When I took Jenni to her first visit with my family three years ago, prostate she wasn’t quite prepared for a nine-hour lunch and dinner affair with twenty aunts, uncles, and cousins.
I warned Jenni that her future would include a lot of family time. After all, my mother has seven siblings, and across the family there is always a holiday, birthday, graduation, or wedding to celebrate. With roots in the Philippines, Spain and Mexico, I grew up with extended family visiting our Daly City home (conveniently located near the airport) from all over the world. Nobody really ever cared where you came from on the family tree, and if you forgot somebody’s name you could always just say “Tita” which means “Auntie” in Filipino. After all, you were family.

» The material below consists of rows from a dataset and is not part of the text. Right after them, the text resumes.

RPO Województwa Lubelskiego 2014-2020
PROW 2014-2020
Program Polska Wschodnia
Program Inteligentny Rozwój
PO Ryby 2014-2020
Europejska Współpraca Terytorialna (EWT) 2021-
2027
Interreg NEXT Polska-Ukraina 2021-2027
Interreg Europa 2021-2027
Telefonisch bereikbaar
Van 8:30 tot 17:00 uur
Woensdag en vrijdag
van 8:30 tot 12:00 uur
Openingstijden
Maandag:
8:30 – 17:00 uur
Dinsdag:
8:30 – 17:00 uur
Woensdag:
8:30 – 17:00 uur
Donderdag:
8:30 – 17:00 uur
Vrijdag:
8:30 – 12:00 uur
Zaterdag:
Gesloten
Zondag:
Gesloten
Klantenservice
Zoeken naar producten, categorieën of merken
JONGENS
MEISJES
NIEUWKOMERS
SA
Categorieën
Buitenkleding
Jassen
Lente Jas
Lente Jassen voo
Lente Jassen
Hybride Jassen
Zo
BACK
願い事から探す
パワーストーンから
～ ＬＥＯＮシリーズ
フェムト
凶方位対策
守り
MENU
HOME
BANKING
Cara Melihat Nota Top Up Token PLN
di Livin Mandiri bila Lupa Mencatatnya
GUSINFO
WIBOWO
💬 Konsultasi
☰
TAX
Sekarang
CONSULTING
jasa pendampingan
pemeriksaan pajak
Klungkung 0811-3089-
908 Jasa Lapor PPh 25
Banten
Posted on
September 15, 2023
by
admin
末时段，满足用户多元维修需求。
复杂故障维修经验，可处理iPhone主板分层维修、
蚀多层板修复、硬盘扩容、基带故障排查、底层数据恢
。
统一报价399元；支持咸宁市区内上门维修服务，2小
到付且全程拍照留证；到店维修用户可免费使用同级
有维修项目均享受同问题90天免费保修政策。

As part of our trip to Australia, Jenni and I planned to visit my mom’s third cousin, Luisa, who immigrated from the Philippines to Brisbane. I only once briefly met Luisa a decade ago when she visited San Francisco, but I had fond memories of our visit. When I spoke with Luisa about our Australia plans, she told me that I had a fourth cousin, Rachel, in Sydney. I had never heard of Rachel before, but Luisa graciously introduced us, and a few weeks later Jenni and I found ourselves being warmly welcomed by Rachel at the Sydney airport.
Within moments of meeting Rachel and Luisa, I felt the familiar openness and warmth of my extended family. Both women loved to cook and eat (a strong family gene, though not at all good for my waistline), and we shared many enjoyable meals together. In Sydney, Rachel and I spent hours talking about the history of our relatives and drawing out the family tree. And when Luisa invited more family over to dinner in Brisbane, we met her gay nephew Philip (another previously unknown fourth cousin) who took us out one night to check out Brisbane’s lively gay scene.
Finding family doesn’t stop with blood relations, though. The lesbian, gay and queer connections of “family” is just as strong as my network of aunts, uncles and cousins. In Sydney, Rachel connected us (via a friend of a friend of a friend) to a local member of the lesbian scene, Anita. After meeting with Anita for drinks and chitchatting about her job as a ceremony celebrant for gay weddings, she introduced us to a group of her lesbian friends at another happy hour down the street. Drinks turned into dinner, then a visit to Anita’s home, followed by a nightcap at a club.
By the end of the evening, we had met eight new lesbian friends who all had advice and connections for us. One of them offered to put us up in her home, introduced us to her lesbians friends living in different countries, and set us up with free tickets to tour the Opera House.
Searching for the Supergays and gay community around the world is kind of like looking for long-lost cousins. When you meet another queer person, you feel an immediate sense of acceptance and safety. We’ve found that the people we are interviewing around the world have as many questions for us as we have for them.
We’re loving the hospitality of our family all over the world, and we want to return the favor when we return home. So if you’re in San Francisco and need a place to stay, we have a lovely little house just a few blocks away from the ocean where you will always be welcome.
We feel the excitement of living during a rapidly progressing gay revolution. The conversation is buzzing about gay bullying, information pills gay marriage, gay adoption, and gay soldiers. There are numerous reasons to be hopeful.
Mission: Our project’s mission is to strengthen our LGBT community by sharing our experience of world travel as a lesbian couple while meeting queer individuals across the globe. We want to raise awareness of the struggles of LGBT individuals around the world while also identifying stories of hope for change.
The People: During our travels, we’ll be on the hunt for individuals who are leading the momentum on the LGBT movement. These amazing people may be directly involved in community organization, or they may be using their influence in politics, health, arts, entertainment, or business to raise awareness and make progress on gay issues.
Interviews: We plan to conduct 50 interviews with leaders from the countries that we’re traveling to. We’ll ask them questions such as…
What is their coming out story?
What has compelled them to do their work in the LGBT commmunity?
How does their culture respond to their sexuality (their families, society, friends, etc?)
How do they find other LGBT individuals?
What are their visions for the future, both as an individual and for society as a whole?
What is their greatest hope for the LGBT movement in their country?